The Question of Faith
By Meli’sa-Kaye Robotham
There are times I allow myself to think, hope, and dream strictly within the confines of my limitations. These limitations determine: which areas of study I can pursue, what I can afford, which jobs I can consider, where I can live, etc. It would be imprudent to disregard these restrictions. It's reasonable to operate within our limitations. It requires so much to work hard, sacrifice, earnestly pray, all towards a specific outcome which may never be realised. It has become more obvious to me that instead of asking, “Why not?”, the question I often ask myself is, “How can I possibly?”
But then, I also think, "Where is my faith?" Shouldn’t I possess faith which can remove great obstacles? Haven't I been advised against doubting? In fact, I have been reassured that my prayers will be answered, once I believe this (Mark 11: 22-24).
Nevertheless, the period of waiting and hoping remains remarkably difficult! I have even reached the point where I confronted God, “This is your moment to show yourself by removing all hindrances!” A recent conversation with my friend let me know that she’s had similar desperate moments, where she identified herself to God and then stated that it would have been good time to let her know what to do.
When you earnestly want something and you think you’ve done everything possible to achieve it, yet it remains unattainable, it hurts immensely. The fear of making a wrong decision, or that you've made the wrong choices all along can become overwhelming. While waiting, I frequently wonder if I am praying for the right things. “Is my will in line with God’s will?” Waiting often becomes an opportunity to, “Trust in the Lord with all your heart and lean not on your own understanding; in all your ways submit to him and he will make your paths straight.” (Proverbs 3:5-6 NIV).
Sadly, I have also discovered that while I may be hoping and praying for miracles, I’m not always prepared to follow through on what I believe. Occasionally there have been instances where my prayers were answered, and I suddenly became disappointed with myself. I subsequently perceived that I didn’t fully expect to receive the things for which I prayed. I had thought that the odds against me were too numerous.

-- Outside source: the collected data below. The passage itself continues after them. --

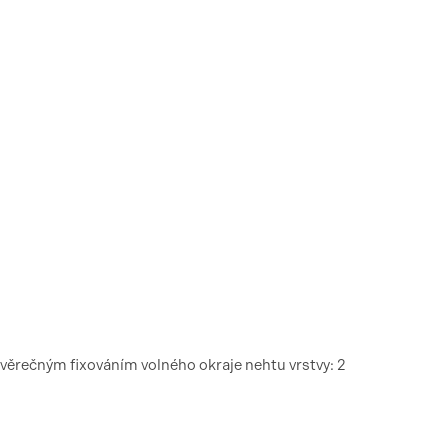
ávěrečným fixováním volného okraje nehtu vrstvy: 2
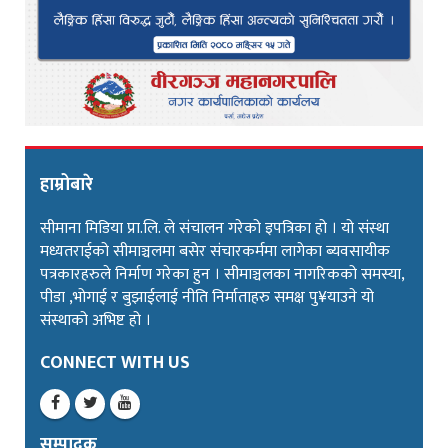
हाम्रोबारे
सीमाना मिडिया प्रा.लि. ले संचालन गरेको इपत्रिका हो । यो संस्था
मध्यतराईको सीमाञ्चलमा बसेर संचारकर्ममा लागेका ब्यवसायीक
पत्रकारहरुले निर्माण गरेका हुन । सीमाञ्चलका नागरिकको समस्या,
पीडा ,भोगाई र बुझाईलाई नीति निर्माताहरु समक्ष पु¥याउने यो
संस्थाको अभिष्ट हो ।
CONNECT WITH US
सम्पादक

I realized that I didn’t want to appear silly, or lazy, and so I needed to have backup plans. I was trying desperately to figure everything out; to have all the right answers. I have observed that my faith wanes if I am asked a lot of questions. My doubts and fears resurface because I don’t always have specific answers regarding the future. I then attempt to discern whether I’m being idealistic and foolish, or if I’m truly acting on my faith.
I urge you to consider the following questions.
- Do we dare to act on the faith we claim to possess?
- Do we wait expectantly or doubtfully?
- Are we able to determine if our will is in line with God’s?